Zur WM-Form fehlt der Nationalmannschaft noch einiges
Zu später Stunde sagte Hansi Flick einen Satz, der vieles über den Auftritt der deutschen Nationalmannschaft beim 1:1 am ersten Spieltag der Nations League in Bologna aussagte. „Die Italiener wirkten teilweise etwas eingespielter“, befand der Bundestrainer, und beim Blick auf die Aufstellungen der beiden Mannschaften hieß das für die DFB-Elf nichts Gutes.

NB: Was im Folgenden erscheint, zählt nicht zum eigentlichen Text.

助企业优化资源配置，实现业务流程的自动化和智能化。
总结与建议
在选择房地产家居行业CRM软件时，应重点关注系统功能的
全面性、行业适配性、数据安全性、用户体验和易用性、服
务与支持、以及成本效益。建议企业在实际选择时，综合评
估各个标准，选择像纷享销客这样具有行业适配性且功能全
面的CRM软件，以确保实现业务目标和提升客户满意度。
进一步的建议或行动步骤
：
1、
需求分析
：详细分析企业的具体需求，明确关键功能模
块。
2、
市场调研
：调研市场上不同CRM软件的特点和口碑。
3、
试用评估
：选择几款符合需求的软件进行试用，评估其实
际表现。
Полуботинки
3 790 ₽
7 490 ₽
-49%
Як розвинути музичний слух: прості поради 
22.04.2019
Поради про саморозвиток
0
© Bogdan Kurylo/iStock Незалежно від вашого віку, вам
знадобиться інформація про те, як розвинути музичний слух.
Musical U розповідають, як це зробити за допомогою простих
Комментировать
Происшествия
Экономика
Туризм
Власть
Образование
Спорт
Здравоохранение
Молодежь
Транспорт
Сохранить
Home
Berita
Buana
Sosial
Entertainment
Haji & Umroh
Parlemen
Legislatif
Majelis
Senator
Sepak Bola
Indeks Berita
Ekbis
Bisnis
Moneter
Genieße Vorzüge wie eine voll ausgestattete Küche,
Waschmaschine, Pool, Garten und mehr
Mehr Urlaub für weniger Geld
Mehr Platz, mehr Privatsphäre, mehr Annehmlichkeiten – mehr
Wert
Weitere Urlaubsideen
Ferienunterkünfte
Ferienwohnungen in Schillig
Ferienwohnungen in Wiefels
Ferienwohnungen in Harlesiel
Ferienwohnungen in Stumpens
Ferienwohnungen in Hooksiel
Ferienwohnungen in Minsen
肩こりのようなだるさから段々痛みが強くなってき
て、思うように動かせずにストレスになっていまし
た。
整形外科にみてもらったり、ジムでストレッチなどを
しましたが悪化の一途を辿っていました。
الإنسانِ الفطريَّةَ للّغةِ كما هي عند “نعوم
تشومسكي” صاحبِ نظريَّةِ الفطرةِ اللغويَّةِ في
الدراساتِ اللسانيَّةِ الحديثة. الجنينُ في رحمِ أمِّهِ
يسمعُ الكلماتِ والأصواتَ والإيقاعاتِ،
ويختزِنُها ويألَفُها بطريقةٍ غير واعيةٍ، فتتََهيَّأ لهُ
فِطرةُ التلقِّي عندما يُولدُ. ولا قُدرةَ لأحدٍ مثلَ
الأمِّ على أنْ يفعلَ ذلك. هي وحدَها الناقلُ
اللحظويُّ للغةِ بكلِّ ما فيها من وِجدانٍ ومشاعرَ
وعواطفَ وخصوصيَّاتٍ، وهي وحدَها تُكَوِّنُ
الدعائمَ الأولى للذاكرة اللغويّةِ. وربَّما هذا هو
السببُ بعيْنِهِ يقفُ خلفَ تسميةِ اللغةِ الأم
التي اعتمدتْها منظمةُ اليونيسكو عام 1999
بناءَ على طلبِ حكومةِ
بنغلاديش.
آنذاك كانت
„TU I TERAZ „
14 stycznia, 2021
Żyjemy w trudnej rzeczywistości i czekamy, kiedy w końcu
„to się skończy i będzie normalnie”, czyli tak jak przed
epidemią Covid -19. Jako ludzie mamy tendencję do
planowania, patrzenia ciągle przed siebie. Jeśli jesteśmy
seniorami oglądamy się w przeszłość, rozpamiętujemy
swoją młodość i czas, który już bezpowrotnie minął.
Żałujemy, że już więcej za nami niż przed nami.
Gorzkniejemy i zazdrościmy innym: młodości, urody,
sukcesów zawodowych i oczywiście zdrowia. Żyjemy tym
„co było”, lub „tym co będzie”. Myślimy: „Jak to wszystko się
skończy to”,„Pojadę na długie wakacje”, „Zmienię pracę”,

Denn während Flick allein sieben Spieler von Bayern München und weitgehend die Formation auf den Platz schickte, die in einem knappen halben Jahr bei der WM in Katar den Titel holen soll, initiierte Italiens Nationaltrainer Roberto Mancini den dringend nötigen Umbruch derart radikal, dass selbst viele Fans der Azzurri einige Spieler kaum kannten.
Sechs Debütanten kamen bei den Italienern zum Einsatz, und Mancini war von der Leistung seines jungen, experimentellen Teams begeistert. „Der Mut dieser jungen Spieler gegen eine große Mannschaft wie Deutschland, die aktuell zu den besten der Welt gehört, hat mich überrascht“, sagte Mancini.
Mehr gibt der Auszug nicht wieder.